—Tened! veis esto? No es la cosa mas extraordinaria y sorprendente que no pueda entrar en ninguna casa sin encontrar en la escalera una cáscara de naranja! Ya una vez he sido estropeado por la cáscara de naranja y no dudo que la cáscara de naranja será mi muerte! Si; estoy cierto de ello: la cáscara de naranja me causará la muerte! Me comeria la cabeza que la cáscara de naranja será mi muerte!

Este era el ofrecimiento con que Mr. Grimwig apoyaba todos sus asertos.
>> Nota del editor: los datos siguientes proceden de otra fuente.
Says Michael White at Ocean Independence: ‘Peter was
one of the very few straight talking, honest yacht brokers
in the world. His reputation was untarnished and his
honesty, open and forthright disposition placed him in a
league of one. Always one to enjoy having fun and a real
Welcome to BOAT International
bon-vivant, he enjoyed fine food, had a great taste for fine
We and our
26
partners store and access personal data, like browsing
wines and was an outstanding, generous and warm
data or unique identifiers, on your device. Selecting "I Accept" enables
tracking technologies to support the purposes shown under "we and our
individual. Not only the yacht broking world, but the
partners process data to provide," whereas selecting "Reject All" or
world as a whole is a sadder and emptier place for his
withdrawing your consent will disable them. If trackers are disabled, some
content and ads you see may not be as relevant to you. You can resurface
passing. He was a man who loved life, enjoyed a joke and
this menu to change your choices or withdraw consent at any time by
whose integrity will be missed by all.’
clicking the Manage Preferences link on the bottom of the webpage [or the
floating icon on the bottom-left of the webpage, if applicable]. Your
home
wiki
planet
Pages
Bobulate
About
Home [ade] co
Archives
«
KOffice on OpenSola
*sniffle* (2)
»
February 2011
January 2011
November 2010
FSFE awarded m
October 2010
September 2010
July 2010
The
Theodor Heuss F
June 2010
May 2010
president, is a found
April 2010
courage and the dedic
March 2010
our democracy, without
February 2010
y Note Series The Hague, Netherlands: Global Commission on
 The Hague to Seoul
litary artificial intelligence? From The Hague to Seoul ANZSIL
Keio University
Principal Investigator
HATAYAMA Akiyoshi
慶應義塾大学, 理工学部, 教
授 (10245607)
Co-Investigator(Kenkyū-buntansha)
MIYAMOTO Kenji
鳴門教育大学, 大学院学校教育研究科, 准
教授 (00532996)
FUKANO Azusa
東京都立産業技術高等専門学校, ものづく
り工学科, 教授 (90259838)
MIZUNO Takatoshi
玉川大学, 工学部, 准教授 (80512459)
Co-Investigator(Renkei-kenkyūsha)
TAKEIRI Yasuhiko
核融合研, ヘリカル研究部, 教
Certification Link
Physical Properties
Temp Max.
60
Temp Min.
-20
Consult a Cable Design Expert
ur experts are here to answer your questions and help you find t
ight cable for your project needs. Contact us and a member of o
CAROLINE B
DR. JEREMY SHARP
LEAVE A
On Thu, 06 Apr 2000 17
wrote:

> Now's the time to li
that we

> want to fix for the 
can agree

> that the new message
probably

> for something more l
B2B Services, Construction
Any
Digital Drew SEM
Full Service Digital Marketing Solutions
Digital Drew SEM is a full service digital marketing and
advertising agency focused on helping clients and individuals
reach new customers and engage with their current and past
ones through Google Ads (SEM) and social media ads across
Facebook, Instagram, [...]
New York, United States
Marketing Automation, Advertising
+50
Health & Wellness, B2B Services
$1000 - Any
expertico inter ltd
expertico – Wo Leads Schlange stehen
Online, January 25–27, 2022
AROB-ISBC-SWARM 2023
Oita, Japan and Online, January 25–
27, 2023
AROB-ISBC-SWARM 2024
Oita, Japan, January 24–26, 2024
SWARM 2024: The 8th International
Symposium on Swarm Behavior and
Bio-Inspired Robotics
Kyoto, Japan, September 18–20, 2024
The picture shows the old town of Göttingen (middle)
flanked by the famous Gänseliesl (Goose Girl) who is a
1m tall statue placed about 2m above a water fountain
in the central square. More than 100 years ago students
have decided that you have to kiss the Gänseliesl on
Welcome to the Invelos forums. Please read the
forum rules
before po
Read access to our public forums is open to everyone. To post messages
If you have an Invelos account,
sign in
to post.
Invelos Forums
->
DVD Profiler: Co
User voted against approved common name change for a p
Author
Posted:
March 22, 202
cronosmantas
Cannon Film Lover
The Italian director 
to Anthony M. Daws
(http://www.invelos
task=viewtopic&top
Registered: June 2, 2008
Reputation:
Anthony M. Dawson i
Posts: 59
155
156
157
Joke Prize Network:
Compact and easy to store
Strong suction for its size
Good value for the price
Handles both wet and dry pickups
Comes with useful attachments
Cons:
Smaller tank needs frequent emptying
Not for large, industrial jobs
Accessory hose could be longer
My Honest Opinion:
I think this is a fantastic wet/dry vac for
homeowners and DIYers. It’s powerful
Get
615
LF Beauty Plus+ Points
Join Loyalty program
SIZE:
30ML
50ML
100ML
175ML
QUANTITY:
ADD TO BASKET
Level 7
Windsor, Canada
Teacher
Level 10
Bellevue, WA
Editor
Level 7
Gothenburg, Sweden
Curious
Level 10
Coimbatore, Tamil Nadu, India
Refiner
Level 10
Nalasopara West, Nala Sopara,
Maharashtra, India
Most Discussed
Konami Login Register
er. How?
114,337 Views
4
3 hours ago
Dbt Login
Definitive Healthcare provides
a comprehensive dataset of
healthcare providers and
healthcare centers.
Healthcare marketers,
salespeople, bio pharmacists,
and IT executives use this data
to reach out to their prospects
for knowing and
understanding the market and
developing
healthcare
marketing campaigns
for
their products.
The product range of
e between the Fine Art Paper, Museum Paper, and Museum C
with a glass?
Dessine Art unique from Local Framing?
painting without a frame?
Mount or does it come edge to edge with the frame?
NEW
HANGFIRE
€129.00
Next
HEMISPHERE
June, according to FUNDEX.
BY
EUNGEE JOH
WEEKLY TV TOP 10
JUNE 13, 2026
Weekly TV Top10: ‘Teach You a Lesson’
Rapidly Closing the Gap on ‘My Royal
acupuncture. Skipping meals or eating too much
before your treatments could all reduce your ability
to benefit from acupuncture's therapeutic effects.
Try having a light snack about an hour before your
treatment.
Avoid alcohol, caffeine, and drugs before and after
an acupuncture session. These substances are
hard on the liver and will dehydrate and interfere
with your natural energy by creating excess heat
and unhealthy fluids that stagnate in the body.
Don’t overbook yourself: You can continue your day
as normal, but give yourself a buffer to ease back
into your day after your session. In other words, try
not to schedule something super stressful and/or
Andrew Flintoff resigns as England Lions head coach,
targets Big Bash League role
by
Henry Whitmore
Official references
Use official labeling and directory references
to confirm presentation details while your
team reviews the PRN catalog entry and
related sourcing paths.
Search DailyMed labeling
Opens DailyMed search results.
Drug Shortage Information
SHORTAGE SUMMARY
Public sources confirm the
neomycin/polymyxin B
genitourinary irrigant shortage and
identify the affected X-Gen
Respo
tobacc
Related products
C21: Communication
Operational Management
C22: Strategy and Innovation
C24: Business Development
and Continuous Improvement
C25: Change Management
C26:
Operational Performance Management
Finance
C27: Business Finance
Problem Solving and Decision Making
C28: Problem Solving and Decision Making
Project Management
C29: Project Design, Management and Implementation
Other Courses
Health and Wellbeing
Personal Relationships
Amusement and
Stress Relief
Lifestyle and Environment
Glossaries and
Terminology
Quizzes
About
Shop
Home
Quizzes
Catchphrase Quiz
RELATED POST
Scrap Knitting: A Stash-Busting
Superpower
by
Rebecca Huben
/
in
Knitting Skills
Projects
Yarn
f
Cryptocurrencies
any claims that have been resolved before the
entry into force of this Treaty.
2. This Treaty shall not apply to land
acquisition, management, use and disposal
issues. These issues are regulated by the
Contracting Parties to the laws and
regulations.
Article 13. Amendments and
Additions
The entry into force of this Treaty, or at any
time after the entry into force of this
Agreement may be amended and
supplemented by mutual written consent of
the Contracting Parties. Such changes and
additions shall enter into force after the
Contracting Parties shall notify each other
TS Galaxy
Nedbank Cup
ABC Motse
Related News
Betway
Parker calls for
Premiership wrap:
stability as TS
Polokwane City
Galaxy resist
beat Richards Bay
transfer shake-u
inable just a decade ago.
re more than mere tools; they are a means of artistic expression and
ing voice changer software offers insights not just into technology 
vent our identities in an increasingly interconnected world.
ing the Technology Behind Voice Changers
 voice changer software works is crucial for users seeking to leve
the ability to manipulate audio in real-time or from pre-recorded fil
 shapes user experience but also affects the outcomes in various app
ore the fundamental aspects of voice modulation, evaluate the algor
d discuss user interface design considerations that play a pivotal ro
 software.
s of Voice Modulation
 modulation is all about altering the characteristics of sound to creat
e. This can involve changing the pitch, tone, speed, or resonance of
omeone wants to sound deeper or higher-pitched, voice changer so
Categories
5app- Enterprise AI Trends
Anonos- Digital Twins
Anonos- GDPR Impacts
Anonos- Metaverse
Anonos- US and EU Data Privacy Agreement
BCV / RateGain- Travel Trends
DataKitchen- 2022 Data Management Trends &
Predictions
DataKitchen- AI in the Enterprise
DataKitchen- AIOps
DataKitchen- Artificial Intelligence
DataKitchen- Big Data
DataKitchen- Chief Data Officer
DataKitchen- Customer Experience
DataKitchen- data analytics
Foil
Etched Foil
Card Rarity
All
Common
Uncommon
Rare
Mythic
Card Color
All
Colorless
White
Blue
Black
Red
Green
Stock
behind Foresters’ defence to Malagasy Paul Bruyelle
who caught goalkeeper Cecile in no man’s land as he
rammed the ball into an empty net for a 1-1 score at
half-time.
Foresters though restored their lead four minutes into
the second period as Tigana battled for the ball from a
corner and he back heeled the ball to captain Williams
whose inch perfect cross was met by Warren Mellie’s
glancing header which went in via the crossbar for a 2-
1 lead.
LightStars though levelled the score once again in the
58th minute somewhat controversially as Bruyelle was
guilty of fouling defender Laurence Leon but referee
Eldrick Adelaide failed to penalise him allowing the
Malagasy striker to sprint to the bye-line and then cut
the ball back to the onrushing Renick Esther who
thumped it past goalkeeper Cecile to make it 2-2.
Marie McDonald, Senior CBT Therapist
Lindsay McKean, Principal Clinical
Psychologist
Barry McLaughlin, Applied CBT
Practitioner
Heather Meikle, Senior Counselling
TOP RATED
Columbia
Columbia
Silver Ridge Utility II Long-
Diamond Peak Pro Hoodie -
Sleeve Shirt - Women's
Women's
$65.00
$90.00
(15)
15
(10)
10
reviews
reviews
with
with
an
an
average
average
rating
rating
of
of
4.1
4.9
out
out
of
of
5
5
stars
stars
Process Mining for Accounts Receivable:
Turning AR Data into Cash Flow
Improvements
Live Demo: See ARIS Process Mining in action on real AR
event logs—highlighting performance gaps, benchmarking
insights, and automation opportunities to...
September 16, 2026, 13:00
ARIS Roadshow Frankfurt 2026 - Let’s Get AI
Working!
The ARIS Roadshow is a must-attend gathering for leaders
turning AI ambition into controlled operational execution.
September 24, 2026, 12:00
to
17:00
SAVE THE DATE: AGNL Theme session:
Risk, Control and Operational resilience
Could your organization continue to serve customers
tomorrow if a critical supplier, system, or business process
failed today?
Lo mas extraordinario en este caso era que aun admitiendo (en favor del argumento) que les progresos científicos fuesen llevados hasta el punto de dar al hombre el poder de comerse su propia cabeza, por muy resuelto que estuviera á ello la del susodicho caballero era tan grande que por muy afanoso que estuviese de probar esa posibilidad física, jamás podria prometerse el logro de tan temerario empeño en una sola comida, aun haciendo abstraccion de una gruesa capa de polvo que la guarnecia.

—Me comeria mi cabeza! —repitió Mr. Grimwig golpeando con su baston sobre el pavimento y al ver á <Oliverio —Ola! que, es esto? —añadió retrocediendo dos ó tres pasos.

—Es el pequeño Oliverio Twist de quien os he hablado. —dijo Mr. Brownlow.

Oliverio hizo un saludo.

—Acaso quereis hablarme de ese muchacho que ha tenido la fiebre? —preguntó Mr. Grimwig retrocediendo aun mas —Esperad un poco! Nada digais! Ah! Ya caigo! —añadió bruscamente perdiendo todo temor á la fiebre y encantado de su descubrimiento —Este es el niño que ha comido una naranja arrojando luego la cáscara á la escalera! Si no es el quiero comerme mi cabeza y la suya por añadidura.

—No. Os engañais; no ha comido naranja —dijo sonriendo Mr. Brownlow. —Vaya dejad alli vuestro sombrero y hablad á mi jóven amigo.

—Este es el muchacho de que me habeis hablado no es cierto? —dijo al fin Mr. Grimwig.

—El mismo. —respondió Mr. Brownlow, haciendo á Oliverio una señal de cabeza amistosa.

—Y bien? Muchacho, como va de salud? —repuso Mr. Grimwig.